One of aviation’s earliest pioneers was Louis Blériot, a French engineer and manufacturer, who in 1909 crossed the English Channel in an aircraft of his own design: the Blériot XI. The event was a sensation, winning Blériot lasting fame in aviation history and leading to the success of his aircraft manufacturing business.
Both Louis Blériot and Raymond Saulnier designed the Blériot XI, a development of Blériot’s previous experiments. The single-engine tractor monoplane was a built from ash wood with wire cross bracing and was designed to use wing warping for lateral control. While initial test flights were disappointing, Blériot improved the aircraft by reducing its weight and replacing the original engine with a 3-cylinder, 25-horsepower, air-cooled Anzani engine built by Alessandro Anzani, a famous motorcycle racer.
The Blériot XI remained in production into the early years of World War I, entering military service in Italy and France as trainers, light bombers and for observation. In civil use, the aircraft was also used in competitions and air races.
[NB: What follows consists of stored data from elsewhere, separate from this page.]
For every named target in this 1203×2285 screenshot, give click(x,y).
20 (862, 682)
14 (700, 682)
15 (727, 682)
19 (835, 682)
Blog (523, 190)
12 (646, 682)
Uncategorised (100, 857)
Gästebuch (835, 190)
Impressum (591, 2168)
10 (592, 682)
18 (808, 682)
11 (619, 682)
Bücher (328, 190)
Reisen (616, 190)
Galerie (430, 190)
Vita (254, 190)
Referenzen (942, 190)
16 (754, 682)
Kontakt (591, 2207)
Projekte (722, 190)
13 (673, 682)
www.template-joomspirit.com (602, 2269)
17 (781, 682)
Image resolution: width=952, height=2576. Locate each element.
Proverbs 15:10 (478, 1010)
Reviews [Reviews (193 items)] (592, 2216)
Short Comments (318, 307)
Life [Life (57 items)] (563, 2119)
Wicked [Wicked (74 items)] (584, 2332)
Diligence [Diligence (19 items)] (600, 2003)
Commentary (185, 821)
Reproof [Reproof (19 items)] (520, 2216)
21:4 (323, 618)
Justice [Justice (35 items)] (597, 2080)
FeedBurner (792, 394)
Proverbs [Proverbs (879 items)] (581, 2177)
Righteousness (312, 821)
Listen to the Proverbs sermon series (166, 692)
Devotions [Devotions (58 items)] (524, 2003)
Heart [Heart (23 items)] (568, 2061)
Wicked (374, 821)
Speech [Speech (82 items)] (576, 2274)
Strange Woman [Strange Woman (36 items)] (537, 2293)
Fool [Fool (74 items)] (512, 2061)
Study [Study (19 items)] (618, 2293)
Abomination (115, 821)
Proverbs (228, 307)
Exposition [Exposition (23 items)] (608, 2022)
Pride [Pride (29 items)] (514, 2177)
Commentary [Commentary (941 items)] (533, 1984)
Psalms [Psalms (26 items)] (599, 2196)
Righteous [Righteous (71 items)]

Louis Blériot even established a flying school, offering free flight training for those who purchased a Blériot aircraft.
Few aircraft from the early 1900s are still airworthy, but there are two Blériot XI’s that have stood the test of time. The last two remaining Blériot XI’s are among the oldest flyable aircraft in the world and may be viewed today at the Shuttleworth Collection in the UK and the Old Rhinebeck Aerodrome in the U.S. A few vintage aviation experts have even built replicas of the iconic aircraft.